**Exercise description**. Using the string "населения" as the key, pull each matching line out of the records below.

**Collected data entries**.
━━━━━━━━━━━━━━━━━━━━
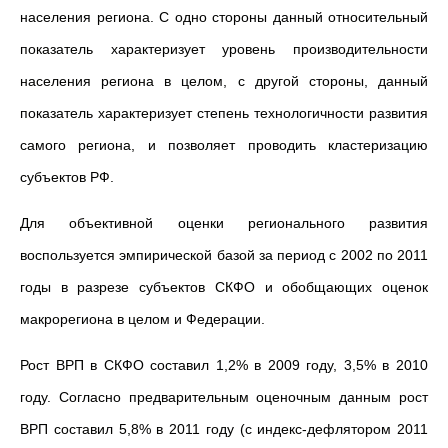
населения региона. С одно стороны данный относительный
показатель характеризует уровень производительности
населения региона в целом, с другой стороны, данный
показатель характеризует степень технологичности развития
самого региона, и позволяет проводить кластеризацию
субъектов РФ.
Для объективной оценки регионального развития
воспользуется эмпирической базой за период с 2002 по 2011
годы в разрезе субъектов СКФО и обобщающих оценок
макрорегиона в целом и Федерации.
Рост ВРП в СКФО составил 1,2% в 2009 году, 3,5% в 2010
году. Согласно предварительным оценочным данным рост
ВРП составил 5,8% в 2011 году (с индекс-дефлятором 2011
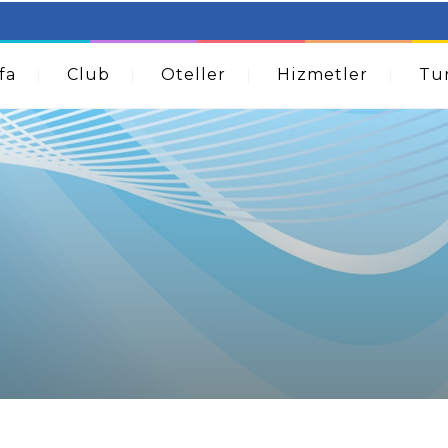
table Beds – Not Just For The Elderly!
How A Dermatolog
Acne
fa
Club
Oteller
Hizmetler
Tur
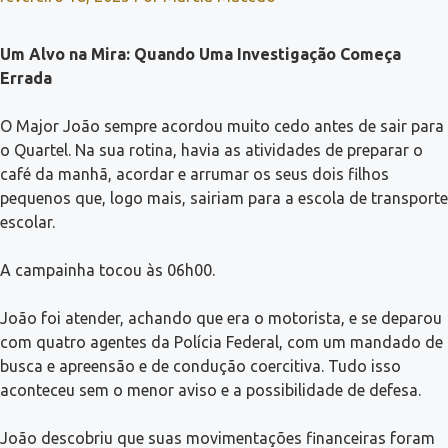
Um Alvo na Mira: Quando Uma Investigação Começa
Errada
O Major João sempre acordou muito cedo antes de sair para
o Quartel. Na sua rotina, havia as atividades de preparar o
café da manhã, acordar e arrumar os seus dois filhos
pequenos que, logo mais, sairiam para a escola de transporte
escolar.
A campainha tocou às 06h00.
João foi atender, achando que era o motorista, e se deparou
com quatro agentes da Polícia Federal, com um mandado de
busca e apreensão e de condução coercitiva. Tudo isso
aconteceu sem o menor aviso e a possibilidade de defesa.
João descobriu que suas movimentações financeiras foram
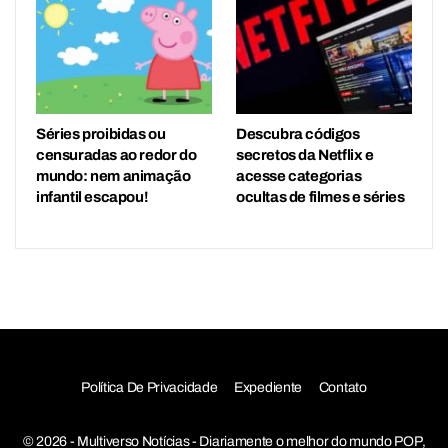
Séries proibidas ou
Descubra códigos
censuradas ao redor do
secretos da Netflix e
mundo: nem animação
acesse categorias
infantil escapou!
ocultas de filmes e séries
Política De Privacidade
Expediente
Contato
© 2026 - Multiverso Notícias - Diariamente o melhor do mundo POP,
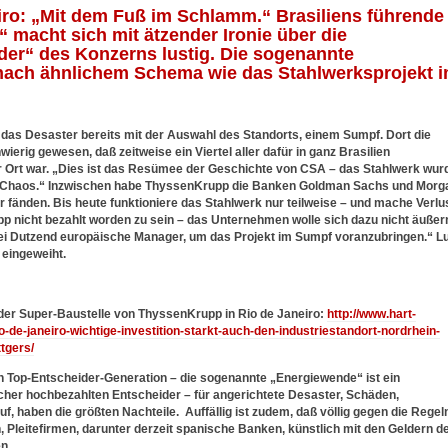
ro: „Mit dem Fuß im Schlamm.“ Brasiliens führende
“ macht sich mit ätzender Ironie über die
er“ des Konzerns lustig. Die sogenannte
 nach ähnlichem Schema wie das Stahlwerksprojekt 
n das Desaster bereits mit der Auswahl des Standorts, einem Sumpf. Dort die
wierig gewesen, daß zeitweise ein Viertel aller dafür in ganz Brasilien
r Ort war. „Dies ist das Resümee der Geschichte von CSA – das Stahlwerk wur
Chaos.“ Inzwischen habe ThyssenKrupp die Banken Goldman Sachs und Morg
r fänden. Bis heute funktioniere das Stahlwerk nur teilweise – und mache Verlus
pp nicht bezahlt worden zu sein – das Unternehmen wolle sich dazu nicht äußer
i Dutzend europäische Manager, um das Projekt im Sumpf voranzubringen.“ Lu
 eingeweiht.
der Super-Baustelle von ThyssenKrupp in Rio de Janeiro:
http://www.hart-
o-de-janeiro-wichtige-investition-starkt-auch-den-industriestandort-nordrhein-
tgers/
en Top-Entscheider-Generation – die sogenannte „Energiewende“ ist ein
lcher hochbezahlten Entscheider – für angerichtete Desaster, Schäden,
haben die größten Nachteile. Auffällig ist zudem, daß völlig gegen die Regel
 Pleitefirmen, darunter derzeit spanische Banken, künstlich mit den Geldern d
n.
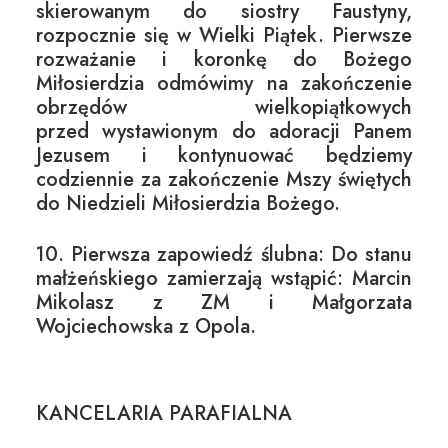
skierowanym do siostry Faustyny,
rozpocznie się w Wielki Piątek. Pierwsze
rozważanie i koronkę do Bożego
Miłosierdzia odmówimy na zakończenie
obrzędów wielkopiątkowych
przed wystawionym do adoracji Panem
Jezusem i kontynuować będziemy
codziennie za zakończenie Mszy świętych
do Niedzieli Miłosierdzia Bożego.
10. Pierwsza zapowiedź ślubna: Do stanu
małżeńskiego zamierzają wstąpić: Marcin
Mikolasz z ZM i Małgorzata
Wojciechowska z Opola.
KANCELARIA PARAFIALNA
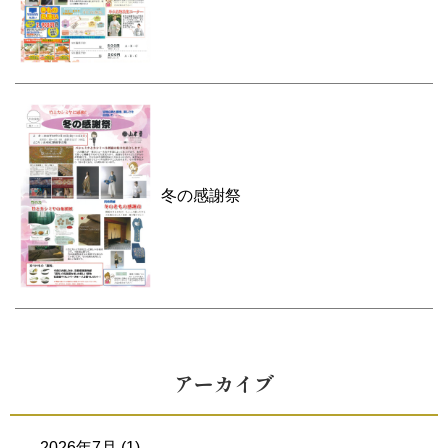
冬の感謝祭
アーカイブ
2026年7月
(1)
━━━━━━━━━━━━━━━━━━━━
**Exercise output**.
населения региона. С одно стороны данный относительный
населения региона в целом, с другой стороны, данный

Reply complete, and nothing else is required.